> [What is being asked]:
Report each line of the entries that includes "Makiê" by copying it.

> [Data]:
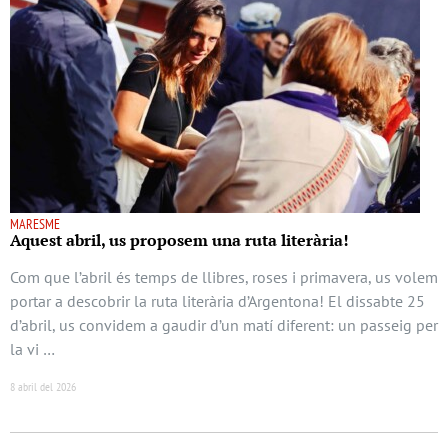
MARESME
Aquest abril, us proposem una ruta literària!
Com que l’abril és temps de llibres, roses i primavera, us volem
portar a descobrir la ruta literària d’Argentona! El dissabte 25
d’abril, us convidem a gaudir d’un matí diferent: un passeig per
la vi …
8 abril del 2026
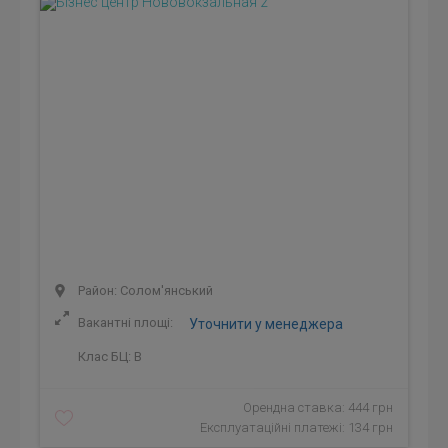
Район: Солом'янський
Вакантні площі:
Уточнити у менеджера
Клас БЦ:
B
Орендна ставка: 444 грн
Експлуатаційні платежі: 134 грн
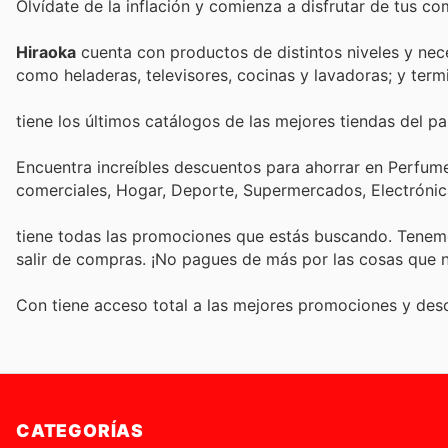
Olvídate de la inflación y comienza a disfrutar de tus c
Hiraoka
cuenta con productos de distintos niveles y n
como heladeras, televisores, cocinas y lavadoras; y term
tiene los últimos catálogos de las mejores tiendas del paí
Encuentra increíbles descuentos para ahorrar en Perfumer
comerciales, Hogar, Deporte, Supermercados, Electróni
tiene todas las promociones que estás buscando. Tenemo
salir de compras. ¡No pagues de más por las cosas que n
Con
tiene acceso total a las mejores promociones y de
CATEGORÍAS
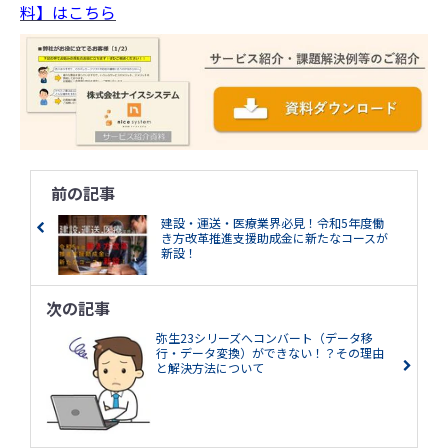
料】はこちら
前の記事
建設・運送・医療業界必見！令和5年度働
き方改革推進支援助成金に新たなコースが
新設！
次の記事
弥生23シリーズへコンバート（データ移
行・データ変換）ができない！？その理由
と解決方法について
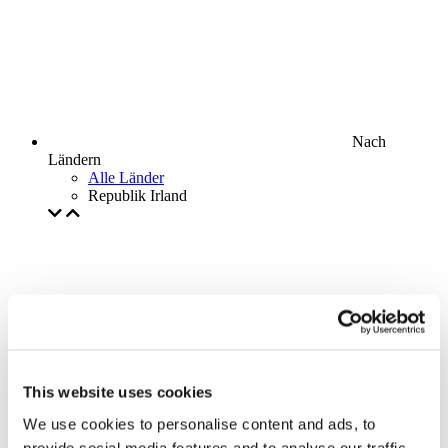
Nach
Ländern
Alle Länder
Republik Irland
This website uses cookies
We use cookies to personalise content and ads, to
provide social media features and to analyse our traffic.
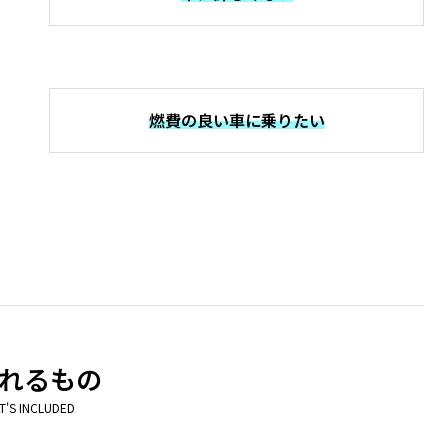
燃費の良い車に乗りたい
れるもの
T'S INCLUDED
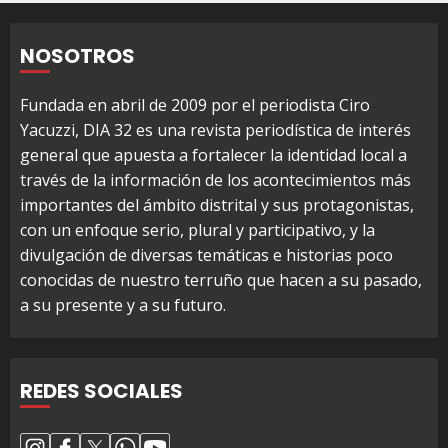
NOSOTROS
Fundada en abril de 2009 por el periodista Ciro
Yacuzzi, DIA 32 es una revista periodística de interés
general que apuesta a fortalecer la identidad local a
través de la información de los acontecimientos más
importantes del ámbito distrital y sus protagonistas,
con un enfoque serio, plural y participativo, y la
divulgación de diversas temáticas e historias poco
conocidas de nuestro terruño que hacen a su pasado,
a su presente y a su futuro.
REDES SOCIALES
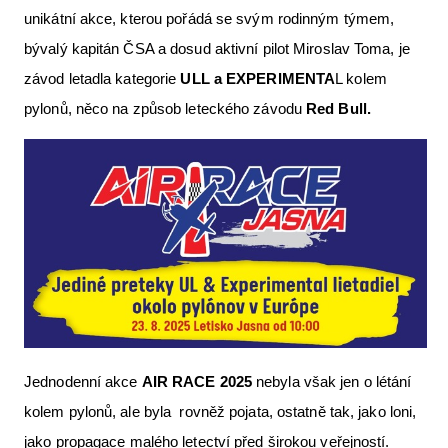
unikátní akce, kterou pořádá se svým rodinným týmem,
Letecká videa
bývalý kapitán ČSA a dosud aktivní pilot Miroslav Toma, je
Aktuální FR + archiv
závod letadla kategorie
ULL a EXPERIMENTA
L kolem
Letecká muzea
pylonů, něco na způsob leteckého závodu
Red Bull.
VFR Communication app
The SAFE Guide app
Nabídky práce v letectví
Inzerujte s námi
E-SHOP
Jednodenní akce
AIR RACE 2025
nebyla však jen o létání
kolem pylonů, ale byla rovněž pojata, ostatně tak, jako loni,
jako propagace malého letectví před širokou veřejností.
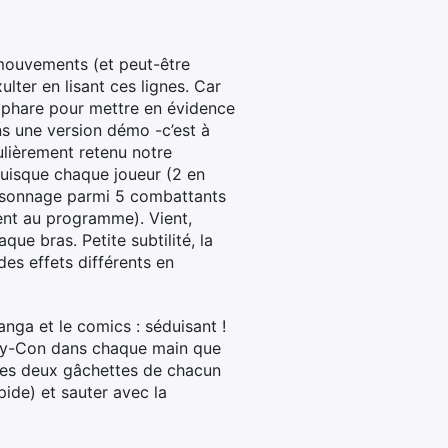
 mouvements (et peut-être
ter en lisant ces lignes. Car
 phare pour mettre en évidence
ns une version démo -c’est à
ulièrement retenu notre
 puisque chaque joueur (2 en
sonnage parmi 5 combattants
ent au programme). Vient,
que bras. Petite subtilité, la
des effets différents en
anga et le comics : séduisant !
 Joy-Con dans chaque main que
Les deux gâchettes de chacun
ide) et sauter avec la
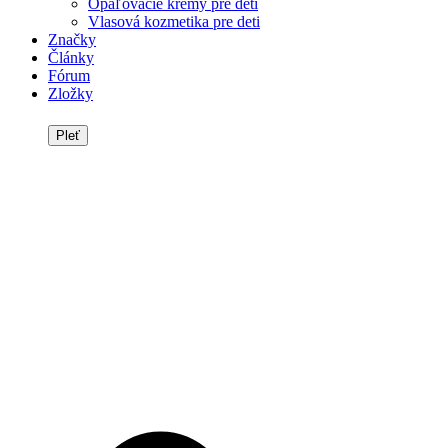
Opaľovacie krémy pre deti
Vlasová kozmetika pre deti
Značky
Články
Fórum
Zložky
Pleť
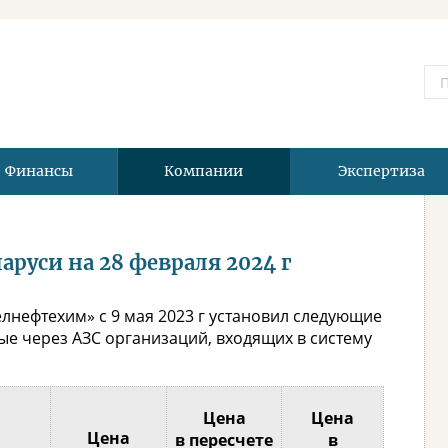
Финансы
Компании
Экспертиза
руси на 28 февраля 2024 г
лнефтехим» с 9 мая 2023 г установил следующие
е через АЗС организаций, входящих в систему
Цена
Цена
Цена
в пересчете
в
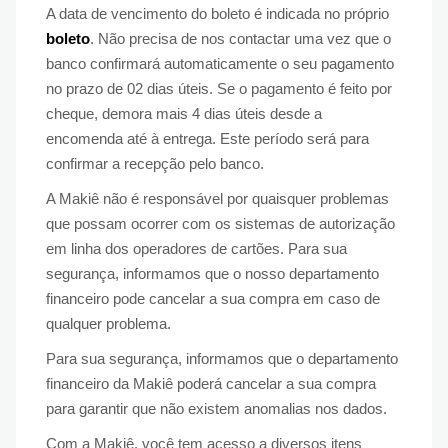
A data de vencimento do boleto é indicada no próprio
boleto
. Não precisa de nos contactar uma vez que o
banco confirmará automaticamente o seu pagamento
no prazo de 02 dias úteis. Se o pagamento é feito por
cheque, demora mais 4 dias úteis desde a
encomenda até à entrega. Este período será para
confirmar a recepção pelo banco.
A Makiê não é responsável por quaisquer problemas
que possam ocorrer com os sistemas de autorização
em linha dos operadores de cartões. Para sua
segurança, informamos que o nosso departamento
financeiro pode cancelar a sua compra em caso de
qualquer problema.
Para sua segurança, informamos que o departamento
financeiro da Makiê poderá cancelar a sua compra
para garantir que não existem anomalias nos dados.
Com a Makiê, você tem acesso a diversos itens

> [Result of the task]:
A Makiê não é responsável por quaisquer problemas
financeiro da Makiê poderá cancelar a sua compra
Com a Makiê, você tem acesso a diversos itens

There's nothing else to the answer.